The Turkish conscience allows many wives; the Redskin conscience allows the scalping of enemies; the Afghan conscience applauds the dutiful son who murders the nephew of his father's enemy; the cannibal conscience is silent at a feast of cold missionary; the Chinese conscience goes blandly to the killing of girl babies; the Rand conscience sees no evil in the flogging of Kaffirs and Chinese; the aristocratic conscience is not ashamed of taking the bread from starving peasants and their children; the capitalist conscience permits the making of fortunes out of sweated labour.
Now, cannibalism, murder, cheating, tyranny, the flogging of slaves, and the torture of enemies are all immoral and evil things. They cannot be good things in the East and bad things in the West. But conscience—the mysterious and wonderful "still small voice"—blames man in one part of the world and praises him in another for committing those acts.

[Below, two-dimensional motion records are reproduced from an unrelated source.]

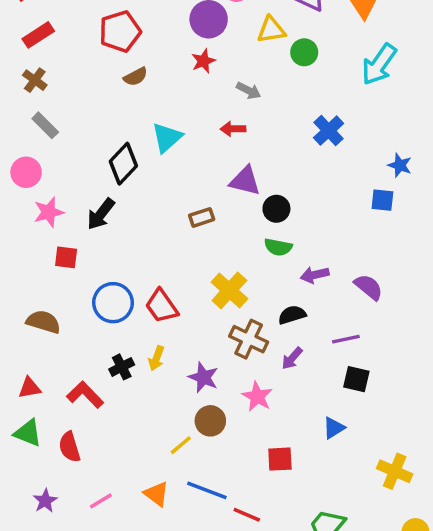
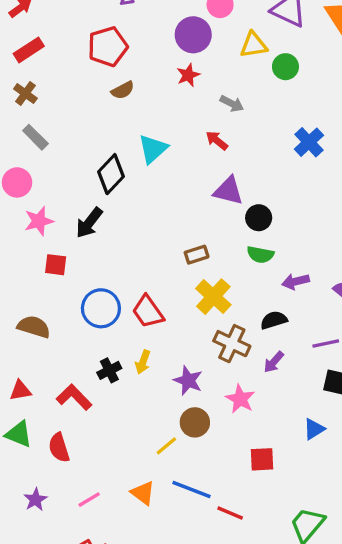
red arrow: (233, 129) -> (217, 141), turned 40
brown rectangle: (202, 217) -> (197, 255), moved

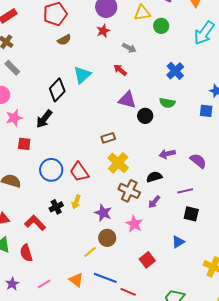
green semicircle: (260, 255) -> (167, 103), moved
red square: (262, 459) -> (147, 260), turned -35

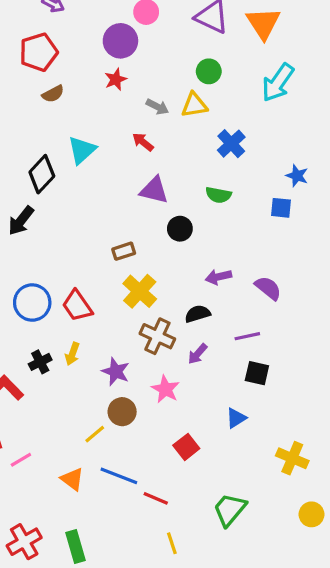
yellow triangle: (142, 13) -> (194, 105), moved
black circle: (145, 116) -> (180, 229), moved
pink line: (44, 284) -> (21, 460), moved

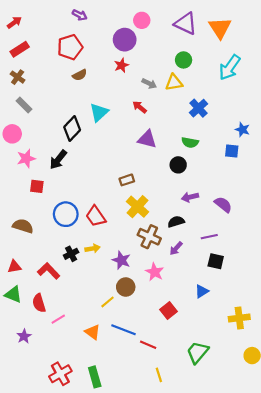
black circle: (180, 229) -> (178, 165), moved
yellow arrow: (72, 354) -> (93, 248), turned -120
yellow cross: (292, 458) -> (239, 318), turned -30

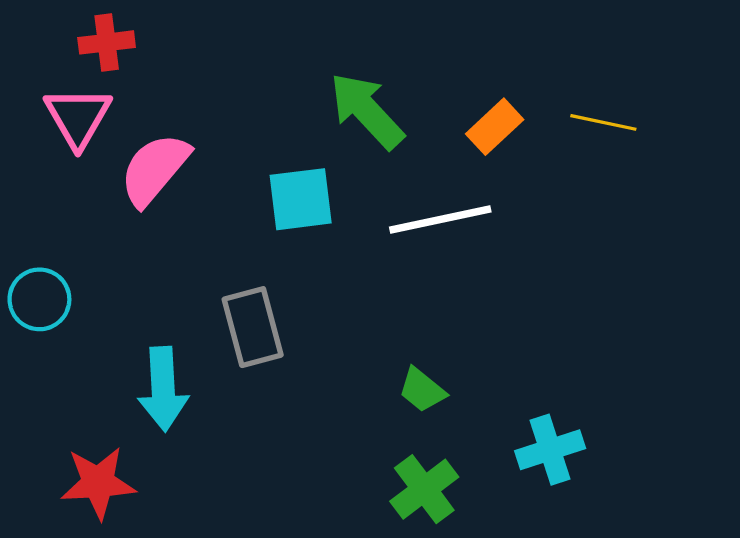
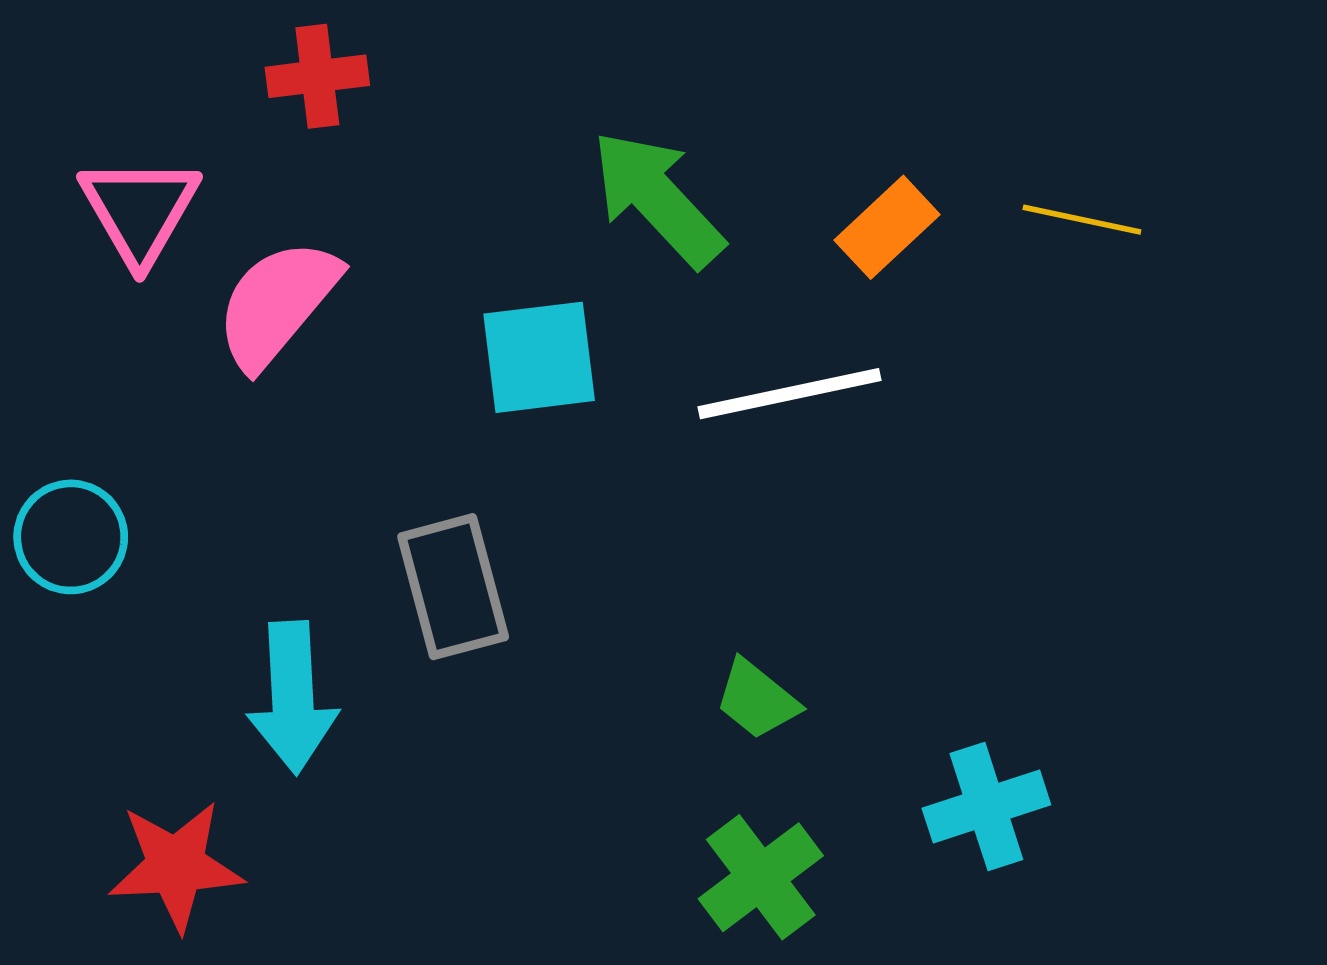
red cross: (107, 42) -> (317, 76), moved

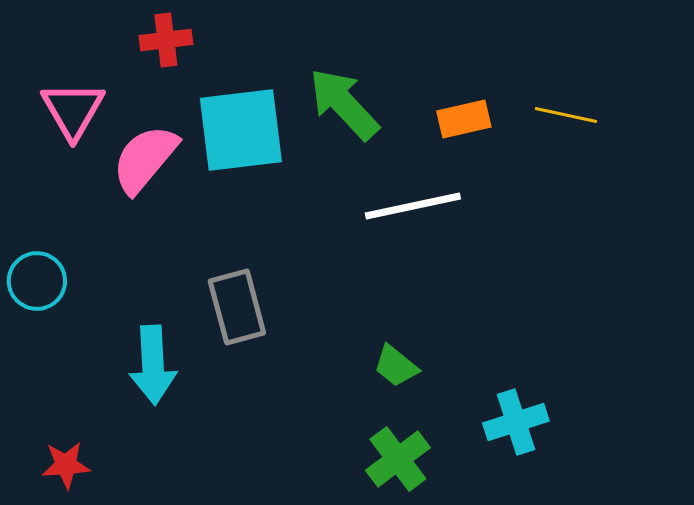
orange rectangle: (887, 227) -> (464, 119), turned 30
cyan square: (539, 357) -> (241, 130), moved, size x1.4
red star: (176, 866) -> (66, 465), moved, size x0.7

Conscience is local: it tells one tale in Johannesburg or Pekin, and quite a different tale in Amsterdam or Paris.
And to find out which tale is the true one we have to use our reason.
As to historical conscience. What men thought good a few centuries ago they now think bad.
Take only a few examples. Men once saw no wrong in slavery, in trial by wager of battle, in witch-burning, in the torture of prisoners to extract evidence, in the whipping of lunatics, in the use of child-labour in mines and factories, in duelling, bear-baiting, prize-fighting, and heavy drinking.
Not very long ago men would tear out a man's tongue for "blasphemy," would hang a woman for stealing a turnip, would burn a bishop alive for heresy, would nail an author to the pillory by his ear for criticising a duke, would sell women and children felons into slavery; and conscience would never whisper a protest.
THE ORIGIN OF CONSCIENCE
Now, it was wrong to burn heretics, and pillory reformers, and work babies to death in the mill and the mine in those days, or it is right to do the same things now.
But conscience now condemns as wrong the same acts which it once approved as right; it now approves as right what it once condemned as wrong.